Ludvik & Hagedorn (2022) argue that there is a paradox in the mismatch between the qualifications required to be a chair, the assigned duties, and the lack of training provided. This nexus of factors would seem to set the chair up for failure, burnout or both, which is what we see in The Chair. Ji-Yoon is voted out as chair in favor of Joan, but despite this demotion, Ji-Yoon is happier as a result. Wong (2021) argues that the series demonstrates the frustrating powerlessness of middle management where power can be limited or even invisible. Success as chair requires skills and training (such as grant writing, mentoring faculty, mediating grievances, orienting new faculty/staff) but Ji-Yoon receives none and which is unfortunately more common than one might think.

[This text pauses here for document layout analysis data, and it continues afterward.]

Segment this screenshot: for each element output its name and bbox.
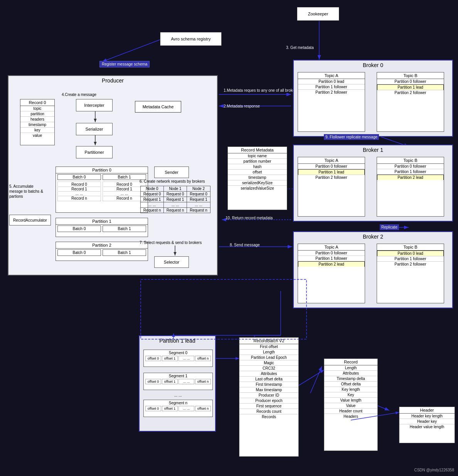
record-metadata-box: Record Metadata topic name partition num…: [227, 146, 287, 210]
arrow-to-selector: [171, 246, 179, 256]
zookeeper-label: Zookeeper: [308, 12, 328, 16]
create-network-label: 6. Create network requests by brokers: [140, 179, 215, 183]
record0-partition: partition: [20, 111, 54, 117]
partition1-box: Partition 1 Batch 0 Batch 1: [56, 218, 148, 237]
partition1-lead-title: Partition 1 lead: [140, 336, 215, 345]
partition2-title: Partition 2: [56, 242, 148, 249]
broker2-box: Broker 2 Topic A Partition 0 follower Pa…: [293, 231, 453, 308]
partitioner-label: Partitioner: [84, 150, 104, 155]
broker2-topicB-title: Topic B: [377, 244, 444, 251]
record-metadata-title: Record Metadata: [228, 147, 287, 153]
metadata-cache-label: Metadata Cache: [143, 104, 174, 109]
segment1-box: Segment 1 offset 0 offset 1 ... ... offs…: [143, 373, 213, 390]
broker1-topicB-title: Topic B: [377, 157, 444, 164]
replicate-label: Replicate: [380, 224, 399, 230]
partition0-title: Partition 0: [56, 167, 148, 173]
broker1-box: Broker 1 Topic A Partition 0 follower Pa…: [293, 145, 453, 222]
recordaccumulator-box: RecordAccumulator: [9, 215, 51, 225]
partition2-box: Partition 2 Batch 0 Batch 1: [56, 242, 148, 261]
avro-registry-box: Avro schema registry: [160, 32, 222, 46]
partition0-box: Partition 0 Batch 0 Batch 1 Record 0 Rec…: [56, 167, 148, 213]
segment0-box: Segment 0 offset 0 offset 1 ... ... offs…: [143, 350, 213, 367]
send-message-label: 8. Send message: [230, 243, 260, 247]
record0-value: value: [20, 133, 54, 138]
selector-label: Selector: [164, 260, 179, 264]
broker1-topicA-title: Topic A: [298, 157, 365, 164]
partition1-title: Partition 1: [56, 218, 148, 225]
svg-rect-30: [141, 279, 306, 339]
avro-registry-label: Avro schema registry: [171, 37, 210, 41]
sender-label: Sender: [165, 170, 178, 175]
metadata-request-label: 1.Metadata reques to any one of all brok…: [224, 88, 298, 93]
serializer-label: Serializer: [86, 127, 103, 131]
broker0-box: Broker 0 Topic A Partition 0 lead Partit…: [293, 60, 453, 137]
intercepter-label: Intercepter: [84, 103, 104, 108]
record0-headers: headers: [20, 117, 54, 122]
broker0-topicA: Topic A Partition 0 lead Partition 1 fol…: [298, 72, 365, 132]
svg-line-1: [102, 40, 160, 62]
recordbatch-v2-box: RecordBatch V2 First offset Length Parti…: [239, 337, 299, 457]
nodes-table: Node 0 Node 1 Node 2 Request 0 Request 0…: [140, 186, 210, 213]
broker2-topicA-title: Topic A: [298, 244, 365, 251]
recordbatch-v2-title: RecordBatch V2: [239, 338, 298, 344]
record-struct-box: Record Length Attributes Timestamp delta…: [324, 358, 378, 451]
accumulate-label: 5. Accumulate messge to batchs & partion…: [9, 184, 44, 199]
arrow-intercepter-serializer: [91, 111, 99, 123]
serializer-box: Serializer: [76, 123, 113, 135]
header-struct-title: Header: [399, 407, 455, 414]
broker0-title: Broker 0: [294, 61, 452, 70]
record0-box: Record 0 topic partition headers timesta…: [20, 99, 55, 145]
get-metadata-label: 3. Get metadata: [286, 45, 314, 50]
arrow-serializer-partitioner: [91, 135, 99, 146]
broker0-topicB-title: Topic B: [377, 72, 444, 79]
producer-box: Producer 4.Create a message Record 0 top…: [8, 75, 218, 276]
broker0-topicB: Topic B Partition 0 follower Partition 1…: [377, 72, 444, 132]
broker1-topicB: Topic B Partition 0 follower Partition 1…: [377, 157, 444, 217]
sender-box: Sender: [154, 167, 189, 178]
intercepter-box: Intercepter: [76, 99, 113, 111]
broker2-topicB: Topic B Partition 0 lead Partition 1 fol…: [377, 244, 444, 303]
segmentn-box: Segment n offset 0 offset 1 ... ... offs…: [143, 400, 213, 417]
node1-header: Node 1: [164, 186, 187, 191]
diagram-container: Zookeeper 3. Get metadata Avro schema re…: [0, 0, 458, 476]
record0-title: Record 0: [20, 99, 54, 106]
svg-line-15: [310, 366, 322, 393]
return-metadata-label: 10. Return record metadata: [226, 216, 273, 220]
svg-line-25: [299, 370, 324, 385]
record-struct-title: Record: [324, 359, 377, 365]
segment-ellipsis: ... ...: [174, 393, 182, 397]
bottom-arrows: [0, 328, 458, 474]
recordaccumulator-label: RecordAccumulator: [13, 218, 47, 222]
select-requests-label: 7. Select requests & send to brokers: [140, 241, 215, 245]
metadata-cache-box: Metadata Cache: [135, 101, 181, 113]
record0-timestamp: timestamp: [20, 122, 54, 128]
follower-replicate-label: 9. Flollower replicate message: [324, 134, 379, 140]
header-struct-box: Header Header key length Header key Head…: [399, 407, 455, 443]
partitioner-box: Partitioner: [76, 146, 113, 158]
register-schema-label: Register message schema: [99, 61, 150, 67]
producer-title: Producer: [8, 76, 217, 85]
partition1-lead-box: Partition 1 lead Segment 0 offset 0 offs…: [139, 335, 216, 432]
create-message-label: 4.Create a message: [62, 93, 96, 97]
broker1-topicA: Topic A Partition 0 follower Partition 1…: [298, 157, 365, 217]
broker1-title: Broker 1: [294, 145, 452, 155]
broker2-title: Broker 2: [294, 232, 452, 241]
record0-topic: topic: [20, 106, 54, 111]
node0-header: Node 0: [141, 186, 164, 191]
node2-header: Node 2: [187, 186, 210, 191]
broker2-topicA: Topic A Partition 0 follower Partition 1…: [298, 244, 365, 303]
broker0-topicA-title: Topic A: [298, 72, 365, 79]
watermark: CSDN @yindy1226358: [414, 468, 454, 472]
metadata-response-label: 2.Metadata response: [224, 104, 260, 108]
record0-key: key: [20, 128, 54, 133]
zookeeper-box: Zookeeper: [297, 7, 339, 21]
selector-box: Selector: [154, 256, 189, 268]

Ludvik & Hagedorn’s (2022) meta-study of chair training found in some cases that two-thirds or more received no training when appointed while those who have received direction, receive only one to four hours of education. While Ji-Yoon returns happily to her research and teaching after being voted out as chairs, Ludvik & Hagedorn (2022) argue that the process of returning to a full-time faculty role also requires time and support.
Final Thoughts
The image of academia provided by The Chair is by no means perfect and yet therein lies its value. In its missteps it holds up a mirror, albeit a funhouse mirror, to those of us who work in administration. It allows us to explore the systematic outcomes of poor planning, hasty decision making and problem solving, and superficial engagement with constructs including academic freedom, campus climate, and DEI the latter of which Matthew (2021, p. 4) sums up as “the gap between diversity and inclusion rhetoric and reality.” The issues raised in this 2021 series have not only endured but heightened, as seen in the accelerated erosion of the pillars supporting DEI and civil discourse and in academia’s continued technological lag as we struggle to understand, embrace, and effectively channel the potential of AI for education. Deans who mentor, supervise, and/or train chairs could benefit from considering what this series has to say about problematic college governance and leadership practices that are perpetuated throughout higher education even as they, like Ji-Yoon’s broken office chair, strain under the weight of the institutions they must uphold. The first scene where Ji-Yoon sits in her new office chair and it breaks foreshadows the series to come and that reminds us of the quote by Benjamin Franklin, “The discontented [person] finds no easy chair.”